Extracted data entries
━━━━━━
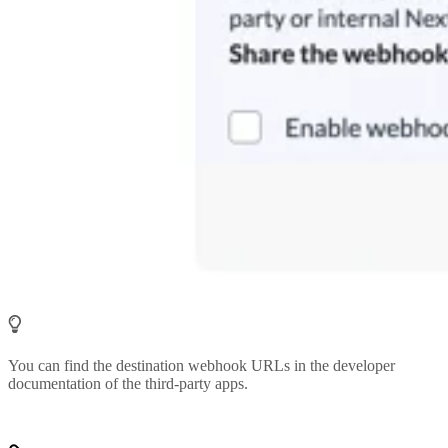
You can find the destination webhook URLs in the developer
documentation of the third-party apps.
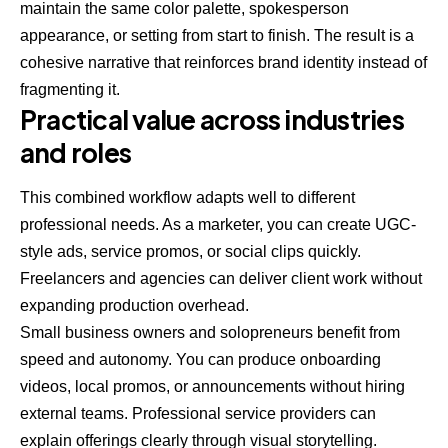
maintain the same color palette, spokesperson
appearance, or setting from start to finish. The result is a
cohesive narrative that reinforces brand identity instead of
fragmenting it.
Practical value across industries
and roles
This combined workflow adapts well to different
professional needs. As a marketer, you can create UGC-
style ads, service promos, or social clips quickly.
Freelancers and agencies can deliver client work without
expanding production overhead.
Small business owners and solopreneurs benefit from
speed and autonomy. You can produce onboarding
videos, local promos, or announcements without hiring
external teams. Professional service providers can
explain offerings clearly through visual storytelling.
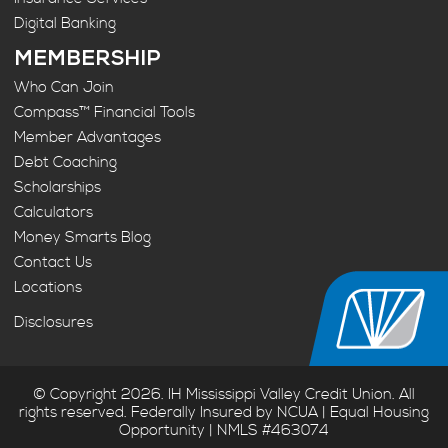
Digital Banking
MEMBERSHIP
Who Can Join
Compass™ Financial Tools
Member Advantages
Debt Coaching
Scholarships
Calculators
Money Smarts Blog
Contact Us
Locations
Disclosures
© Copyright 2026. IH Mississippi Valley Credit Union. All
rights reserved. Federally Insured by NCUA | Equal Housing
Opportunity | NMLS #463074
━━━━━━
• What is required: Make an exact copy of the records, pictures excluded.

• Written response:
You can find the destination webhook URLs in the developer
documentation of the third-party apps.
maintain the same color palette, spokesperson
appearance, or setting from start to finish. The result is a
cohesive narrative that reinforces brand identity instead of
fragmenting it.
Practical value across industries
and roles
This combined workflow adapts well to different
professional needs. As a marketer, you can create UGC-
style ads, service promos, or social clips quickly.
Freelancers and agencies can deliver client work without
expanding production overhead.
Small business owners and solopreneurs benefit from
speed and autonomy. You can produce onboarding
videos, local promos, or announcements without hiring
external teams. Professional service providers can
explain offerings clearly through visual storytelling.
Digital Banking
MEMBERSHIP
Who Can Join
Compass™ Financial Tools
Member Advantages
Debt Coaching
Scholarships
Calculators
Money Smarts Blog
Contact Us
Locations
Disclosures
© Copyright 2026. IH Mississippi Valley Credit Union. All
rights reserved. Federally Insured by NCUA | Equal Housing
Opportunity | NMLS #463074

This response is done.